--- RECORD SET Enclosed Below ---

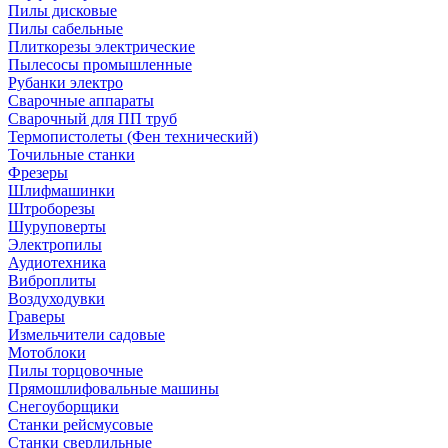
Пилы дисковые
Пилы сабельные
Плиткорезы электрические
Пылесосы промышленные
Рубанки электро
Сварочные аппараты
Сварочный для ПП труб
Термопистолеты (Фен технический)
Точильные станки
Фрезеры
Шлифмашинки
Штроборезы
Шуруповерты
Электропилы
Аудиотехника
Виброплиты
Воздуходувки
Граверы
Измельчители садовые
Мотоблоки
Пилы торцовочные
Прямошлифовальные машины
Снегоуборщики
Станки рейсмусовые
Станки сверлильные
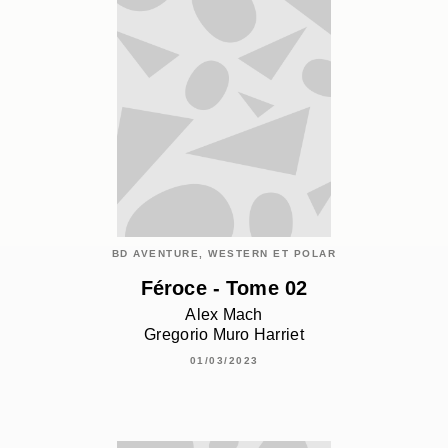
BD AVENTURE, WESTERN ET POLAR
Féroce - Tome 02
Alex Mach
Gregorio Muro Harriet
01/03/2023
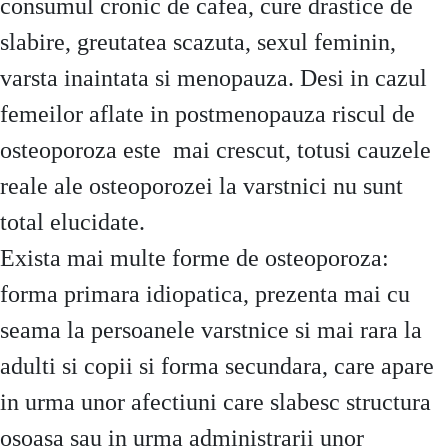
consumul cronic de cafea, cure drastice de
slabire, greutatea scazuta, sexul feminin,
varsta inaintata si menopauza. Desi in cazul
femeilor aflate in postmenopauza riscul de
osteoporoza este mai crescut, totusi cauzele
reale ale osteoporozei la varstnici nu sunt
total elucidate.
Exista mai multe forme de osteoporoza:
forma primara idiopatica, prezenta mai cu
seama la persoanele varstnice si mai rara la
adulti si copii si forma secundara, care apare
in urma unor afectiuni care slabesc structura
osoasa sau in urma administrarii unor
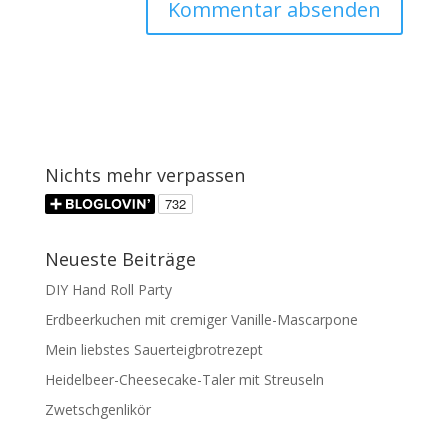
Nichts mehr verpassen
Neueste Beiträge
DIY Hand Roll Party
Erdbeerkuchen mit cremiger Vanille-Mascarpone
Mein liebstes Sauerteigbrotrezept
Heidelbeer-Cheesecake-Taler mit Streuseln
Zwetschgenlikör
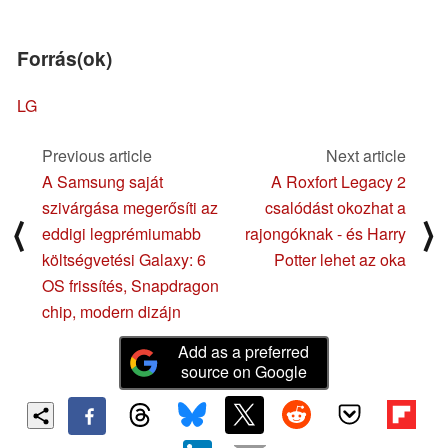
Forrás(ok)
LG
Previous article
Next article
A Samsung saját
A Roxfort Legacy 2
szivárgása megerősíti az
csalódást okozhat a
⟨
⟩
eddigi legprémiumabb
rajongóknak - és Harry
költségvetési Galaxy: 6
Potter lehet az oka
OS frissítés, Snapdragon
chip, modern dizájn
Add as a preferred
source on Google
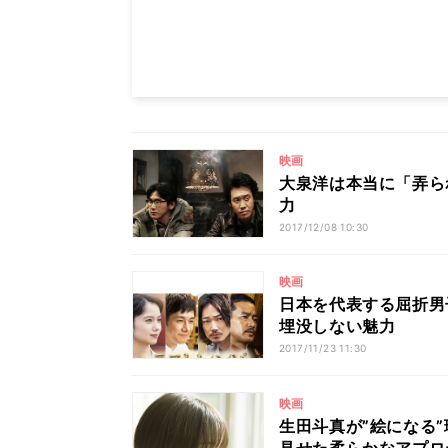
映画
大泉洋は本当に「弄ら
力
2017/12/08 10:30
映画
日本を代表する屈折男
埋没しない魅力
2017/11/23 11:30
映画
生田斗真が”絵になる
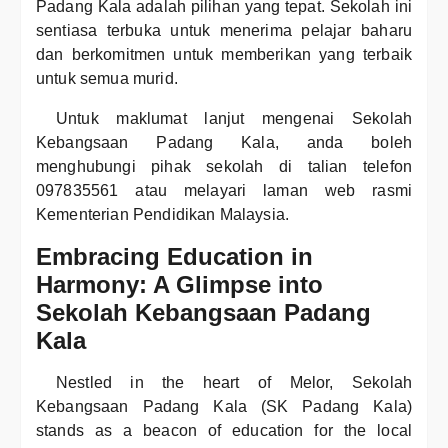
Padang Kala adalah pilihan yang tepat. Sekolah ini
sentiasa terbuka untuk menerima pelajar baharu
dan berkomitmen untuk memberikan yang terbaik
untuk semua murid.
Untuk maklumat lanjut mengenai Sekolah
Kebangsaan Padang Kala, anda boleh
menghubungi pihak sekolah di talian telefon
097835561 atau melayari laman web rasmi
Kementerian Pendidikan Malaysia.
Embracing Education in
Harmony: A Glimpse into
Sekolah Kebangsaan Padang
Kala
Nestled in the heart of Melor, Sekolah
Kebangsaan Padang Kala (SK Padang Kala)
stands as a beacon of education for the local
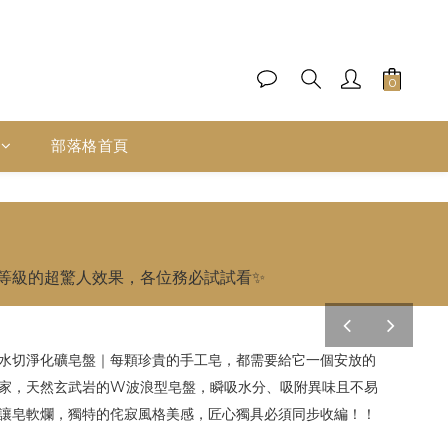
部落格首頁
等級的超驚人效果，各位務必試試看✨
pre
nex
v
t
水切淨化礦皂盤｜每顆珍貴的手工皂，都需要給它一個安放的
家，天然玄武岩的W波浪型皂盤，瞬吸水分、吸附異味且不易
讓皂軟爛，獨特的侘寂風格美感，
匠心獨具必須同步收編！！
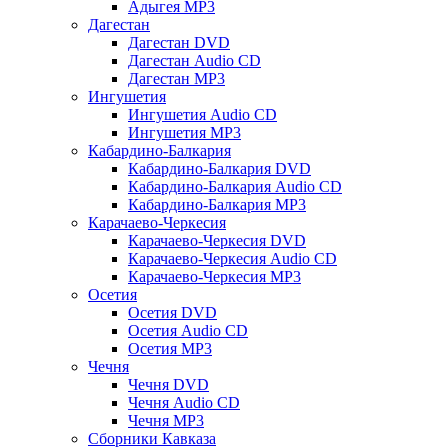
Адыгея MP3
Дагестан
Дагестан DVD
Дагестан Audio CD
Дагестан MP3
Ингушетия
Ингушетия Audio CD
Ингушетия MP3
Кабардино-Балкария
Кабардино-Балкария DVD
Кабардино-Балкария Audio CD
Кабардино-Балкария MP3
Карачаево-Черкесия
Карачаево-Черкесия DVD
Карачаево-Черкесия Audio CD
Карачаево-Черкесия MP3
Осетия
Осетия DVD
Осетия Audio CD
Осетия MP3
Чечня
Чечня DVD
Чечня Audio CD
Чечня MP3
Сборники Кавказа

--- End of Enclosed RECORD SET ---

_WORK TASK_: Could you please repeat the entries above exactly, with every picture left out?

_OUTPUT FOR THIS TASK_:
Пилы дисковые
Пилы сабельные
Плиткорезы электрические
Пылесосы промышленные
Рубанки электро
Сварочные аппараты
Сварочный для ПП труб
Термопистолеты (Фен технический)
Точильные станки
Фрезеры
Шлифмашинки
Штроборезы
Шуруповерты
Электропилы
Аудиотехника
Виброплиты
Воздуходувки
Граверы
Измельчители садовые
Мотоблоки
Пилы торцовочные
Прямошлифовальные машины
Снегоуборщики
Станки рейсмусовые
Станки сверлильные
BD AVENTURE, WESTERN ET POLAR
Féroce - Tome 02
Alex Mach
Gregorio Muro Harriet
01/03/2023
consumul cronic de cafea, cure drastice de
slabire, greutatea scazuta, sexul feminin,
varsta inaintata si menopauza. Desi in cazul
femeilor aflate in postmenopauza riscul de
osteoporoza este mai crescut, totusi cauzele
reale ale osteoporozei la varstnici nu sunt
total elucidate.
Exista mai multe forme de osteoporoza:
forma primara idiopatica, prezenta mai cu
seama la persoanele varstnice si mai rara la
adulti si copii si forma secundara, care apare
in urma unor afectiuni care slabesc structura
osoasa sau in urma administrarii unor
Nichts mehr verpassen
Neueste Beiträge
DIY Hand Roll Party
Erdbeerkuchen mit cremiger Vanille-Mascarpone
Mein liebstes Sauerteigbrotrezept
Heidelbeer-Cheesecake-Taler mit Streuseln
Zwetschgenlikör
Forrás(ok)
LG
Previous article
Next article
A Samsung saját
A Roxfort Legacy 2
szivárgása megerősíti az
csalódást okozhat a
⟨
⟩
eddigi legprémiumabb
rajongóknak - és Harry
költségvetési Galaxy: 6
Potter lehet az oka
OS frissítés, Snapdragon
chip, modern dizájn
Add as a preferred
source on Google
映画
大泉洋は本当に「弄ら
力
2017/12/08 10:30
映画
日本を代表する屈折男
埋没しない魅力
2017/11/23 11:30
映画
生田斗真が”絵になる
Padang Kala adalah pilihan yang tepat. Sekolah ini
sentiasa terbuka untuk menerima pelajar baharu
dan berkomitmen untuk memberikan yang terbaik
untuk semua murid.
Untuk maklumat lanjut mengenai Sekolah
Kebangsaan Padang Kala, anda boleh
menghubungi pihak sekolah di talian telefon
097835561 atau melayari laman web rasmi
Kementerian Pendidikan Malaysia.
Embracing Education in
Harmony: A Glimpse into
Sekolah Kebangsaan Padang
Kala
Nestled in the heart of Melor, Sekolah
Kebangsaan Padang Kala (SK Padang Kala)
stands as a beacon of education for the local
部落格首頁
等級的超驚人效果，各位務必試試看✨
pre
nex
v
t
水切淨化礦皂盤｜每顆珍貴的手工皂，都需要給它一個安放的
家，天然玄武岩的W波浪型皂盤，瞬吸水分、吸附異味且不易
讓皂軟爛，獨特的侘寂風格美感，
匠心獨具必須同步收編！！
Адыгея MP3
Дагестан
Дагестан DVD
Дагестан Audio CD
Дагестан MP3
Ингушетия
Ингушетия Audio CD
Ингушетия MP3
Кабардино-Балкария
Кабардино-Балкария DVD
Кабардино-Балкария Audio CD
Кабардино-Балкария MP3
Карачаево-Черкесия
Карачаево-Черкесия DVD
Карачаево-Черкесия Audio CD
Карачаево-Черкесия MP3
Осетия
Осетия DVD
Осетия Audio CD
Осетия MP3
Чечня
Чечня DVD
Чечня Audio CD
Чечня MP3
Сборники Кавказа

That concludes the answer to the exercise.